Three blocks from my house Dojango was already trying to mooch a ride.
With Doris or Marsha pulling the cart, though, there were problems. Problems which sprang from their size. Neither could fit between the cart’s long shafts. So whichever one was on the job dragged the cart along one-handed. The ride became a series of wild jerks as the groll swung his arms.
Then there was the problem of height. The grolls’ hands were eight feet off the ground when they stood up straight.
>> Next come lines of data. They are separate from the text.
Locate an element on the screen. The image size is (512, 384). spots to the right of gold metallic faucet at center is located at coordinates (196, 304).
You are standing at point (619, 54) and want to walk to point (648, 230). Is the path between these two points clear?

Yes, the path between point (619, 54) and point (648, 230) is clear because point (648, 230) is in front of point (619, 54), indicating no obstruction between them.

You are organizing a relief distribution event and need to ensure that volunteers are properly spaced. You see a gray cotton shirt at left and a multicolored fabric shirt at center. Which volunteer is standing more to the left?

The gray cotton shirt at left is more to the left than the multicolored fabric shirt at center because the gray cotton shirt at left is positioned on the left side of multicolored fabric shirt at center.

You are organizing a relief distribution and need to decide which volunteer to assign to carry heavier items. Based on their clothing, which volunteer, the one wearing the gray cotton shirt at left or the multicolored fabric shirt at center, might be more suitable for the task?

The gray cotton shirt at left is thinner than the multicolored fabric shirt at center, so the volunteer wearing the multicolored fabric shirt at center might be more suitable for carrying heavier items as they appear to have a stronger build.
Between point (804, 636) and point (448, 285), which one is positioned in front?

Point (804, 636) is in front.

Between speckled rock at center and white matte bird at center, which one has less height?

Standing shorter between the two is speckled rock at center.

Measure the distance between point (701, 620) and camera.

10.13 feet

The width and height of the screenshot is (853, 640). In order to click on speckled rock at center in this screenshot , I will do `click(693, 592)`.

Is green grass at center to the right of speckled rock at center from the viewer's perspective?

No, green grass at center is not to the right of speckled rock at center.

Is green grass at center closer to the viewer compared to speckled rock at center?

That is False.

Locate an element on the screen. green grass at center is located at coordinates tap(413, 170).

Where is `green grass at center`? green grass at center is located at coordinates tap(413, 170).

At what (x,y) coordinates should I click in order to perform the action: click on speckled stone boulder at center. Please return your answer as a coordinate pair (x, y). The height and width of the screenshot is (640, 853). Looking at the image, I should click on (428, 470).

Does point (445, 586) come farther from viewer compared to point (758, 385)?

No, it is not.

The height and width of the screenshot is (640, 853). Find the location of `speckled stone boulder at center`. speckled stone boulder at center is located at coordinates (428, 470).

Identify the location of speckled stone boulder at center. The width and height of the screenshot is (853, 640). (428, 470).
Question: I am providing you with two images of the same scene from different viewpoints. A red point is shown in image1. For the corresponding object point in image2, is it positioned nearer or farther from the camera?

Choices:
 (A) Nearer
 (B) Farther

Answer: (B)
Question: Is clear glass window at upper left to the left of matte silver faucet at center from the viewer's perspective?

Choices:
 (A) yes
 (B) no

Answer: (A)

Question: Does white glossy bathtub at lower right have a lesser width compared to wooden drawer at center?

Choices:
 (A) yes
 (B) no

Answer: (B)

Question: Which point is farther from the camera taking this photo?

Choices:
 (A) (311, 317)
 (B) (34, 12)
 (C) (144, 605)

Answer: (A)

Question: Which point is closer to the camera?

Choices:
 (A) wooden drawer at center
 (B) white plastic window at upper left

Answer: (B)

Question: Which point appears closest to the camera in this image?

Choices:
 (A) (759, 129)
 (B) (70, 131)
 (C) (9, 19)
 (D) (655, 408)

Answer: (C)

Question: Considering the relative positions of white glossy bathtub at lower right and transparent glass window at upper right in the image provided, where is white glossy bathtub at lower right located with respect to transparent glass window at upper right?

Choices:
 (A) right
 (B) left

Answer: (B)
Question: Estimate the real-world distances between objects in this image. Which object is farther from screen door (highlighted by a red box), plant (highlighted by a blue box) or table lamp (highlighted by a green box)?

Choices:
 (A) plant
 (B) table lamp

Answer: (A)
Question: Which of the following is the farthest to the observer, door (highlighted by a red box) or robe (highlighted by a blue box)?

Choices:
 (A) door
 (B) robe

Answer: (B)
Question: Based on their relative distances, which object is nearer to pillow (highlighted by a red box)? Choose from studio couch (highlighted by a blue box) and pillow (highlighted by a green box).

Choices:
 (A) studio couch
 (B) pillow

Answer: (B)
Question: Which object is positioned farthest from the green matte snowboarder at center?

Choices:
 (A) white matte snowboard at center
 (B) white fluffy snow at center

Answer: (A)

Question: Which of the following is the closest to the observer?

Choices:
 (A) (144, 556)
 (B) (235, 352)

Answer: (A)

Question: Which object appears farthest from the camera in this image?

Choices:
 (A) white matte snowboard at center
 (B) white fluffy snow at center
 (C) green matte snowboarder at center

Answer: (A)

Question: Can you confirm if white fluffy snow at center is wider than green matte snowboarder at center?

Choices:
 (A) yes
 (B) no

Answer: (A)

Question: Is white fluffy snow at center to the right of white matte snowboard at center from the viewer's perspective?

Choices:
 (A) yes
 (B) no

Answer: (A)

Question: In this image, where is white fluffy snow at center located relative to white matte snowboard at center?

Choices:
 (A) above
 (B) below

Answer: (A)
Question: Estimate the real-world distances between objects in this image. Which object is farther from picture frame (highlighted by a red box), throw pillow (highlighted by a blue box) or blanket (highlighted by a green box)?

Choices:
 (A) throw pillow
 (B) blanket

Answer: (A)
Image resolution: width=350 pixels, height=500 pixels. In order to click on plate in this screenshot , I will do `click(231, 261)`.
When they pulled the cart I ended up lying on my back.
But we had arrived at Playmate’s stable. Marsha had volunteered to carry me around in his arms when he saw how much trouble I had levering my stiff old bones out of the cart. “I’d take you up on it, too,” I told him. “Except for the fact that you’re too tall to go anywhere inside here.”
That was one big problem with being those two guys. Hardly any structure in TunFaire was tall enough to accommodate them.
So I limped a lot and leaned on things. I was crabby. I snarled at people for no good reason. And I didn’t find a single clue as to where Playmate had gone. But I did have Singe. She’d located Playmate’s newest track and was ready to move out on it long before I finished my rounds of Playmate’s digs. I swore there had to be something incriminating somewhere. Something to tie him into the evil equine empire.
I kept returning to Kip’s workshop, convinced that there was something I was overlooking. There was nothing missing and nothing wrong there but something deep inside me kept telling me to watch out for something.
I never did figure out what it was. But I trusted my hunch. I told Morley’s associates to keep a close eye on Kip’s junk. “Something here has something to do with what’s going on. I don’t know what it is yet. So I don’t want you to let anybody in. Don’t let anybody touch anything. And in particular, don’t let Winger touch anything. But otherwise, consider her to be in charge.”
I gave Winger a big grin and a glimpse of the old raised eyebrow trick.
Winger gave me the finger.
“Promises, promises.”
That earned me a matched set of flying fingers.